Enhancing Water Resistance of a Mn-Based Catalyst for Low Temperature Selective Catalytic Reduction Reaction by Modifying Super Hydrophobic Layers

OMS-2 catalysts exhibit excellent selective catalytic reduction (SCR) activity at low temperature but weak H2O resistance restricts its industrial application. To remarkably improve the water resistance of Mn-based catalysts is a key technical problem. In this work, the H2O endurance and self-cleaning properties of OMS-2 catalysts are remarkably improved by the facile process, construction of hydrophobic coating. The performance of the hydrophobic layer on the bulk OMS-2 catalyst surface could be effectively controlled by adjusting the polydimethylsiloxane (PDMS) vapor deposition temperature. It is discovered that the 200 degrees C catalyst obtained super hydrophobic properties and formed with a contact angle of 160.3 degrees, which not only exhibited satisfactory NH3-SCR activity at low temperatures (140-300 degrees C) but also dramatically improved H2O endurance and self-cleaning performance.

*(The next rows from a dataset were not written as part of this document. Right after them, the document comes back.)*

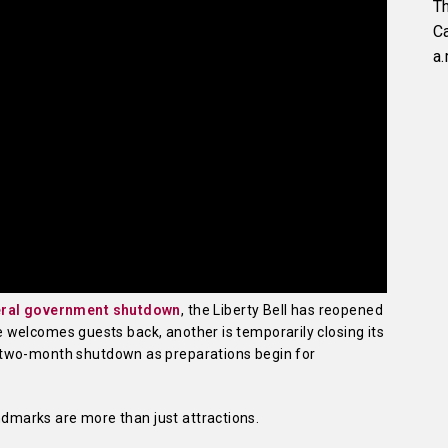
Th
C
a.
deral government shutdown
, the Liberty Bell has reopened
ite welcomes guests back, another is temporarily closing its
 two-month shutdown as preparations begin for
andmarks are more than just attractions.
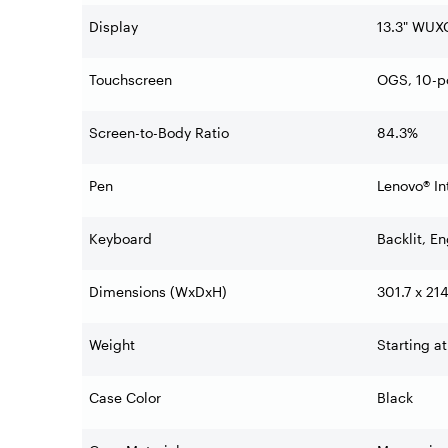
Display
13.3" WUXG
Touchscreen
OGS, 10-po
Screen-to-Body Ratio
84.3%
Pen
Lenovo® In
Keyboard
Backlit, En
Dimensions (WxDxH)
301.7 x 21
Weight
Starting at
Case Color
Black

Moreover, the mechanism of improving H2O resistance and stability of the 200 degrees C catalyst was investigated in detail through a series of characterizations. Although the SCR activity of the 200 degrees C catalyst decreased slightly because of the combination of some active species (O-alpha and Mn3+) with PDMS, the H2O passivation of the active species was eliminated. The advantage of self-cleaning was confirmed by the analysis of surface species and simulation experiments, which could avoid the accumulation of intermediates on the surface and promote the stability of the OMS-2 catalyst for NH3-SCR at low temperature. This method of constructing special coating might be a huge step to remarkably improve the H2O endurance properties of the catalyst and provided a new concept for future industrial application.